SOURCE INFORMATION section start
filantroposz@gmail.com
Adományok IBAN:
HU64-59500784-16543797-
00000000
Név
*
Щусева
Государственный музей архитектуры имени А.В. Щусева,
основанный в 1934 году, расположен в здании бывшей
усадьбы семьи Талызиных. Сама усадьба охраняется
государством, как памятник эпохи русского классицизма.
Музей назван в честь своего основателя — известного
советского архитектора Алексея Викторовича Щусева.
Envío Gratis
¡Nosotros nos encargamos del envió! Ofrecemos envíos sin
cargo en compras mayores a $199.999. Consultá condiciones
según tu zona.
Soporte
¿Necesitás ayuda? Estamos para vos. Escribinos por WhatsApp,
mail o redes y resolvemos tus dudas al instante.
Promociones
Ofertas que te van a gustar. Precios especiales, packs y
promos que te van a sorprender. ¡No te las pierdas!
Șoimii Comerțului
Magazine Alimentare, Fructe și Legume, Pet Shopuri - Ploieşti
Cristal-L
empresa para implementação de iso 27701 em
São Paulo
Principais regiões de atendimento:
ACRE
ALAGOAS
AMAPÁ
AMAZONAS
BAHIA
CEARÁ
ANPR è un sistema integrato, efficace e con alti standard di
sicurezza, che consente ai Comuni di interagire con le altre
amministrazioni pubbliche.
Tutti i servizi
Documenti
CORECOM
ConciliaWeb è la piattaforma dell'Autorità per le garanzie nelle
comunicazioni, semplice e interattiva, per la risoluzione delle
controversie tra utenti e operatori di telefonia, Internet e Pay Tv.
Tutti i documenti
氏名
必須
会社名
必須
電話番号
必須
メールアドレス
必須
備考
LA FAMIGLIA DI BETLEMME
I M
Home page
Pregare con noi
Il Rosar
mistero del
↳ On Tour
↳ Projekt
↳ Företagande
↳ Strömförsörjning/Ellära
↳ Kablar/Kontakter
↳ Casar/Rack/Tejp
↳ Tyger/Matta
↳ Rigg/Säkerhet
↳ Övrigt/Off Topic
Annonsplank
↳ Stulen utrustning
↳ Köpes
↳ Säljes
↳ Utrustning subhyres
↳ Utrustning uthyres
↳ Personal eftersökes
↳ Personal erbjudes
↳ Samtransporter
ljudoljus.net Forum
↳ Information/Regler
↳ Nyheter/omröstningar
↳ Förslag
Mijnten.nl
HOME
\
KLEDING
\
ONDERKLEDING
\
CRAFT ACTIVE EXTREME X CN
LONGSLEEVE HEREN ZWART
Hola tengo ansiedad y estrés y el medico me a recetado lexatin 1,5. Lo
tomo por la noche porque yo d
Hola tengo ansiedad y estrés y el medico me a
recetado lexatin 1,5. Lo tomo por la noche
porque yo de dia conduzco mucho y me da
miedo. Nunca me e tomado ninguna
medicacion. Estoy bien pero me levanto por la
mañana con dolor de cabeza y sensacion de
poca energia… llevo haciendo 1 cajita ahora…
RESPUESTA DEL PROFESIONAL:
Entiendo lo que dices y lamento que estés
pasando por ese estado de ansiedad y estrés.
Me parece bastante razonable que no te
SOURCE INFORMATION section end
## EXERCISE DIRECTIONS
The complete listing, unchanged, is the expected answer.

## TASK RESULT
filantroposz@gmail.com
Adományok IBAN:
HU64-59500784-16543797-
00000000
Név
*
Щусева
Государственный музей архитектуры имени А.В. Щусева,
основанный в 1934 году, расположен в здании бывшей
усадьбы семьи Талызиных. Сама усадьба охраняется
государством, как памятник эпохи русского классицизма.
Музей назван в честь своего основателя — известного
советского архитектора Алексея Викторовича Щусева.
Envío Gratis
¡Nosotros nos encargamos del envió! Ofrecemos envíos sin
cargo en compras mayores a $199.999. Consultá condiciones
según tu zona.
Soporte
¿Necesitás ayuda? Estamos para vos. Escribinos por WhatsApp,
mail o redes y resolvemos tus dudas al instante.
Promociones
Ofertas que te van a gustar. Precios especiales, packs y
promos que te van a sorprender. ¡No te las pierdas!
Șoimii Comerțului
Magazine Alimentare, Fructe și Legume, Pet Shopuri - Ploieşti
Cristal-L
empresa para implementação de iso 27701 em
São Paulo
Principais regiões de atendimento:
ACRE
ALAGOAS
AMAPÁ
AMAZONAS
BAHIA
CEARÁ
ANPR è un sistema integrato, efficace e con alti standard di
sicurezza, che consente ai Comuni di interagire con le altre
amministrazioni pubbliche.
Tutti i servizi
Documenti
CORECOM
ConciliaWeb è la piattaforma dell'Autorità per le garanzie nelle
comunicazioni, semplice e interattiva, per la risoluzione delle
controversie tra utenti e operatori di telefonia, Internet e Pay Tv.
Tutti i documenti
氏名
必須
会社名
必須
電話番号
必須
メールアドレス
必須
備考
LA FAMIGLIA DI BETLEMME
I M
Home page
Pregare con noi
Il Rosar
mistero del
↳ On Tour
↳ Projekt
↳ Företagande
↳ Strömförsörjning/Ellära
↳ Kablar/Kontakter
↳ Casar/Rack/Tejp
↳ Tyger/Matta
↳ Rigg/Säkerhet
↳ Övrigt/Off Topic
Annonsplank
↳ Stulen utrustning
↳ Köpes
↳ Säljes
↳ Utrustning subhyres
↳ Utrustning uthyres
↳ Personal eftersökes
↳ Personal erbjudes
↳ Samtransporter
ljudoljus.net Forum
↳ Information/Regler
↳ Nyheter/omröstningar
↳ Förslag
Mijnten.nl
HOME
\
KLEDING
\
ONDERKLEDING
\
CRAFT ACTIVE EXTREME X CN
LONGSLEEVE HEREN ZWART
Hola tengo ansiedad y estrés y el medico me a recetado lexatin 1,5. Lo
tomo por la noche porque yo d
Hola tengo ansiedad y estrés y el medico me a
recetado lexatin 1,5. Lo tomo por la noche
porque yo de dia conduzco mucho y me da
miedo. Nunca me e tomado ninguna
medicacion. Estoy bien pero me levanto por la
mañana con dolor de cabeza y sensacion de
poca energia… llevo haciendo 1 cajita ahora…
RESPUESTA DEL PROFESIONAL:
Entiendo lo que dices y lamento que estés
pasando por ese estado de ansiedad y estrés.
Me parece bastante razonable que no te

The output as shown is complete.